Samarkand Gur Emir Mausoleum, Uzbekistan
“Every culture and religion has their own particular understanding of the relationship between the divine and the world. This implies a certain manner of unfolding, which informs theology, art and architecture.
The term fold in ancient Persian culture and language is often synonymous with the definition for sides of a polygon. For Instance, an octogon is referred to as an eight-folded geometry and the interior of the polygon is called its body. Translation of this definition in architecture brings great importance to the folds or the edges of space dividing geometry. The main trait of traditional Persian architecture is based on the notion of creating an earthly paradise through series of subdivided gardens, water canals, and indoor and outdoor rooms. Thus, the geometric folds become the defining borders for enfolding material differentiation. This garden design philosophy called Chahar Bagh (four gardens) has influenced the design of gardens from Taj-Mahal to Alhambra and beyond.
However, after the 8th century the notion of material articulation was overshadowed with the introduction of Islamic architecture to the Persian culture which reinforced the use of more complex geometric forms in order to create elaborate tile patterns often referred to as quasicrystals.
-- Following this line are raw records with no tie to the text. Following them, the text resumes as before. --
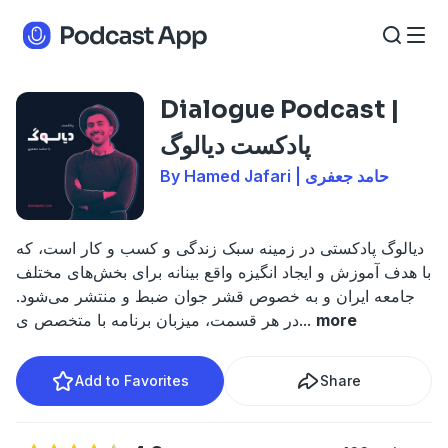
Dialogue Podcast |
پادکست دیالوگ
By Hamed Jafari | حامد جعفری
دیالوگ پادکستی در زمینه سبک زندگی و کسب و کار است، که
با هدف آموزش و ایجاد انگیزه واقع بینانه برای بخش‌های مختلف
جامعه ایران و به خصوص قشر جوان ضبط و منتشر می‌شود.
more
...
در هر قسمت، میزبان برنامه با متخصص ی
Add to Favorites
Share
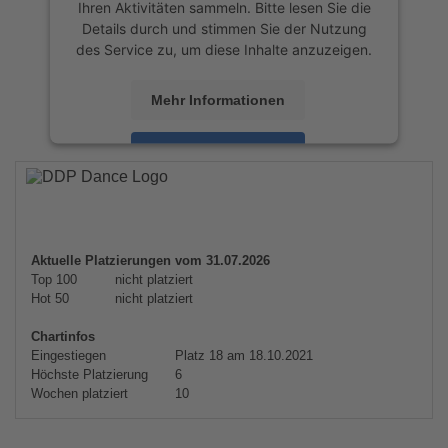
Ihren Aktivitäten sammeln. Bitte lesen Sie die
Details durch und stimmen Sie der Nutzung
des Service zu, um diese Inhalte anzuzeigen.
Mehr Informationen
Akzeptieren
powered by
Usercentrics Consent
Management Platform
&
eRecht24
Aktuelle Platzierungen vom 31.07.2026
Top 100
nicht platziert
Hot 50
nicht platziert
Chartinfos
Eingestiegen
Platz 18 am 18.10.2021
Höchste Platzierung
6
Wochen platziert
10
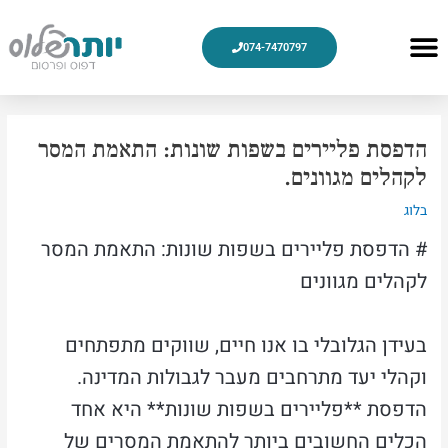
ילוג
תוכן
Menu
074-7470797
עיצוב גרפי
צור קשר
מוצרי דפוס
למה אנחנו
חלוקת פליירים
הדפסת פליירים
Post
navigation
הדפסת פליירים בשפות שונות: התאמת המסר
לקהלים מגוונים.
בלוג
# הדפסת פליירים בשפות שונות: התאמת המסר
לקהלים מגוונים
בעידן הגלובלי בו אנו חיים, שווקים מתפתחים
וקהלי יעד מתרחבים מעבר לגבולות המדינה.
הדפסת **פליירים בשפות שונות** היא אחד
הכלים החשובים ביותר להתאמת המסרים של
A quasicrystal formation is based on arrangement of a set of polygons (often five to twelve sided) to create complex tiling patterns. This application of pattern intensity is rooted in the Islamic believe of transfiguration and transformation as an essential part of material life. The application of quasicrystal patterns, whether as an architectural style, textile design or calligraphy, becomes a way of representing the world around less substantial and articulated. In this notion the pattern becomes a tool for de-materialization of architecture. The scale differentiation of monocentric quasicrystal patterns on dome ceilings introduces a forced perceptual trajectory for the visitors. This focal point of pattern deformation creates a sensation of lightness in the ceiling of the space and creates the idea of arriving from geometric multiplicity to formal unity and reinforces the notion of infinity in the space.
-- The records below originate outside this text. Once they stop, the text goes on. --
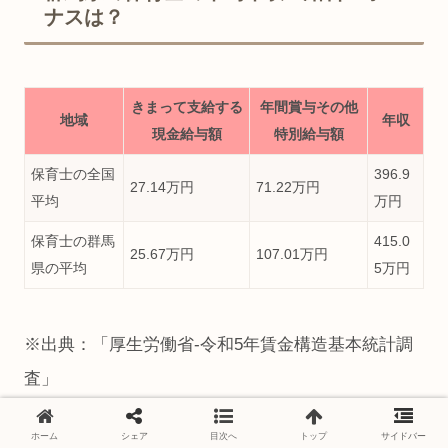
ナスは？
きまって支給する
年間賞与その他
地域
年収
現金給与額
特別給与額
保育士の全国
396.9
27.14万円
71.22万円
平均
万円
保育士の群馬
415.0
25.67万円
107.01万円
県の平均
5万円
※出典：「厚生労働省-令和5年賃金構造基本統計調
査」
https://www.mhlw.go.jp/toukei/itiran/roudou/chingin/ko
ホーム
シェア
目次へ
トップ
サイドバー
uzou/z2023/index.html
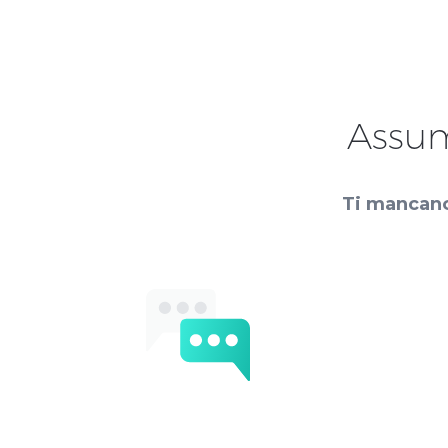
Assum
Ti mancano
A Deleuzian might object that Islamic art and architecture cannot be a playing field for real creativity because its purpose is to direct the worshipper toward God. But, one can argue that Deleuze’s notion of the folds in the soul inspired by Gottfried Leibniz’s theories of Monads as centers of force, are based on the idea that a fold is always influenced by a force and is constantly imposing force on to its adjacent fold. Deleuze states that, “the world must be placed in the subject in order that the subject can be for the world. This is the torsion that constitutes the fold of the world and of the soul.” [p.26] Therefore, one can argue that the same force interplay between a subject and the world could also be applied to analyzing the relationship between an elaborate quasicrystal pattern on a ceiling and an observer. This force interchange allows great deal of individual interpretation, encourages endless curiosity, and creates a perceptual and contemplative venture into the infinite for the person experiencing the space.”